America’s Local Police Is Now the New Military

Military in St Louis

*The headline is inspired by police actions or reactions over the past months. Whether it’s the situation on the ground in Ferguson, Mo., where the shooting of Mike Brown motivated street riots that had police utilizing SWAT teams, rubber bullets, tear gas cannisters and armored vehicles; or the attitudes and actions of self-appointed “protectors” like Trayvon Martin killer, George Zimmerman, our local neighborhoods (and some of its inhabitants) are beginning to look less like communities of regular people and more like  war zones and soldiers.

Apparently, there’s a reason police across the U.S. have assumed this position and its pretty straightforward: Easy access to military equipment.

Because of the Pentagons 1033 program, passed by Congress in 1991, weapons originally meant for battlefields in Afghanistan and Iraq are finding their way straight back home to U.S. police forces. Every year Congress green lights this program as part of the defense budget and because it is of low or no cost to law enforcement agencies, extra military weapons and equipment are easily transferred.

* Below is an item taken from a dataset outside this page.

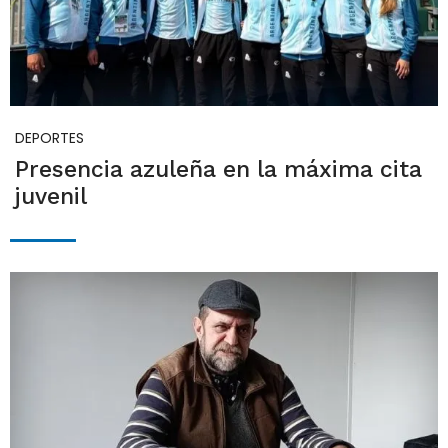
DEPORTES
Presencia azuleña en la máxima cita
juvenil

Congress had a worthy goal in mind at the time: keeping police safe. But more than 20 years later, as Zach Toombs writes, the program’s consequences are controversial.

Though record-keeping on how often SWAT teams are actually used for raids like this or for riot control, criminologist Peter Kraska estimates there are somewhere between 50,000 and 80,000 SWAT raids in America each year — and that the number is growing.

Writing for The Washington Post, criminal justice blogger Radley Balko says, ” It’s past time for a public discussion about whether that sort of figure is appropriate and consistent with the values of a free society.”

And a moral discussion aside, some critics say paramilitary policing only makes a situation more dangerous. Take, for example, police reaction to protests over the World Trade Organization’s 1999 meeting in Seattle, using tear gas and military equipment.

Seattle’s police chief would later write, “Windows were smashed, stores were looted, fires lighted; and more gas filled the streets, with some cops clearly overreacting, escalating and prolonging the conflict.”

And in Ferguson, it’s a familiar scene.